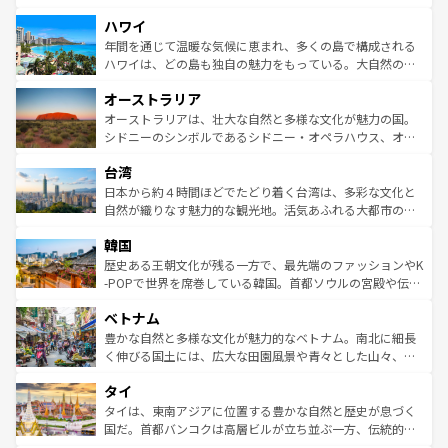
者向けの交通パス提供のサービスもあり、うまく活用すれ
場所ごとに異なる風景と体験が待っている。ニューヨーク
ハワイ
ば市内交通費無料で観光を楽しむこともできる。 なお、新
のような巨大都市は、観光、ショッピング、エンターテイ
着のスイス情報は
コンテンツ一覧
を参照してほしい。
ンメントが詰まった刺激的なスポットだ。一方、アメリカ
年間を通じて温暖な気候に恵まれ、多くの島で構成される
西部には大自然が広がり、グランドキャニオンやイエロー
ハワイは、どの島も独自の魅力をもっている。大自然の神
ストーン国立公園といった絶景が堪能できる。さらに、南
秘を感じたいなら、火山が生み出した壮大な景観を誇るハ
オーストラリア
部のニューオーリンズでは、音楽と美食が融合した独特の
ワイ島は見逃せない。また、定番の観光地といえばオアフ
文化が魅力。旅行者はアメリカの各地域で異なる魅力を楽
島だが、静かな自然を求めるならマウイ島やカウアイ島が
オーストラリアは、壮大な自然と多様な文化が魅力の国。
しみながら、その多様性と豊かな歴史を感じることができ
おすすめ。エメラルドグリーンに輝く海をはじめ、豊かな
シドニーのシンボルであるシドニー・オペラハウス、オー
るだろう。車でのロードトリップや列車の旅も、アメリカ
文化や歴史が息づいている。「アロハスピリット」と呼ば
ストラリア東海岸北部に広がる大サンゴ礁地帯グレートバ
ならではの贅沢な旅のスタイルだ。 なお、新着のアメリカ
台湾
れるおもてなしの心で訪れる人々を迎えてくれるハワイの
リアリーフや大陸中央部にそびえるウルル（エアーズロッ
情報は
コンテンツ一覧
を参照してほしい。
人々、おいしいローカルフードやハワイアンミュージッ
ク）、タスマニアの美しい原生林やケアンズの熱帯雨林な
日本から約４時間ほどでたどり着く台湾は、多彩な文化と
ク、伝統的なフラダンスなど、すべてがハワイの魅力を彩
ど、見どころがたくさん。また、カフェやワイン、オージ
自然が織りなす魅力的な観光地。活気あふれる大都市の台
っている。訪れるたびに新しい発見と感動が待っているハ
ービーフなどの食文化も豊かで、美味しいものであふれて
北やノスタルジックな町並みが人気な九份（ジォウフェ
ワイを、存分に味わってほしい。 なお、新着のハワイ情報
韓国
いる。アクティビティも充実しており、サーフィンやダイ
ン）、静ひつな山岳地帯である台湾東部など、都市の喧騒
は
コンテンツ一覧
を参照してほしい。
ビング、ハイキングなど、アウトドア好きにはたまらな
と山間の静けさが共存しており、訪れる人に新しい発見と
歴史ある王朝文化が残る一方で、最先端のファッションやK
い。オーストラリアの多彩な魅力を存分に味わいつくそ
驚きをもたらしてくれる。また、奥深い台湾の食文化も魅
-POPで世界を席巻している韓国。首都ソウルの宮殿や伝統
う。 なお、新着のオーストラリア情報は
コンテンツ一覧
を
力で、夜市などの屋台グルメから高級料理、ヘルシーで美
家屋が並ぶエリアでは韓国の歴史と文化に浸ることがで
参照してほしい。
ベトナム
容にもいいと評判のスイーツなど、バラエティ豊かな料理
き、地方に足を延ばせば四季折々の自然美を楽しむことが
が味わえる。 なお、新着の台湾情報は
コンテンツ一覧
を参
できる。そして、キムチや焼肉、絶品のストリートフード
豊かな自然と多様な文化が魅力的なベトナム。南北に細長
照してほしい。
まで、さまざまな韓国料理が待っている。夜には、韓国な
く伸びる国土には、広大な田園風景や青々とした山々、世
らではのナイトライフも堪能できる。あたたかいホスピタ
界遺産に登録された壮大な自然景観が点在し、都市部では
タイ
リティに包まれながら、韓国の多彩な魅力を心ゆくまで味
急速な発展と共に伝統が息づく。ハノイの古い町並みやホ
わってみてほしい。 なお、新着の韓国情報は
コンテンツ一
ーチミン市のフランス統治時代の建物も、独特の雰囲気を
タイは、東南アジアに位置する豊かな自然と歴史が息づく
覧
を参照してほしい。
醸し出している。また、バラエティの豊かさとおいしさで
国だ。首都バンコクは高層ビルが立ち並ぶ一方、伝統的な
世界中の食通を魅了してやまないベトナム料理も魅力のひ
寺院や市場がいたるところに点在し、古きよき文化と現代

→ **THE PROBLEM**:
All lines above from the one holding "ワイを、存分に味わってほしい。 なお、新着のハワイ情報" to the one holding "らではのナイトライフも堪能できる。あたたかいホスピタ", inclusive, are to be copied exactly; no other line is wanted.

→ **EXPECTED ANSWER**:
ワイを、存分に味わってほしい。 なお、新着のハワイ情報
韓国
いる。アクティビティも充実しており、サーフィンやダイ
ン）、静ひつな山岳地帯である台湾東部など、都市の喧騒
は
コンテンツ一覧
を参照してほしい。
ビング、ハイキングなど、アウトドア好きにはたまらな
と山間の静けさが共存しており、訪れる人に新しい発見と
歴史ある王朝文化が残る一方で、最先端のファッションやK
い。オーストラリアの多彩な魅力を存分に味わいつくそ
驚きをもたらしてくれる。また、奥深い台湾の食文化も魅
-POPで世界を席巻している韓国。首都ソウルの宮殿や伝統
う。 なお、新着のオーストラリア情報は
コンテンツ一覧
を
力で、夜市などの屋台グルメから高級料理、ヘルシーで美
家屋が並ぶエリアでは韓国の歴史と文化に浸ることがで
参照してほしい。
ベトナム
容にもいいと評判のスイーツなど、バラエティ豊かな料理
き、地方に足を延ばせば四季折々の自然美を楽しむことが
が味わえる。 なお、新着の台湾情報は
コンテンツ一覧
を参
できる。そして、キムチや焼肉、絶品のストリートフード
豊かな自然と多様な文化が魅力的なベトナム。南北に細長
照してほしい。
まで、さまざまな韓国料理が待っている。夜には、韓国な
く伸びる国土には、広大な田園風景や青々とした山々、世
らではのナイトライフも堪能できる。あたたかいホスピタ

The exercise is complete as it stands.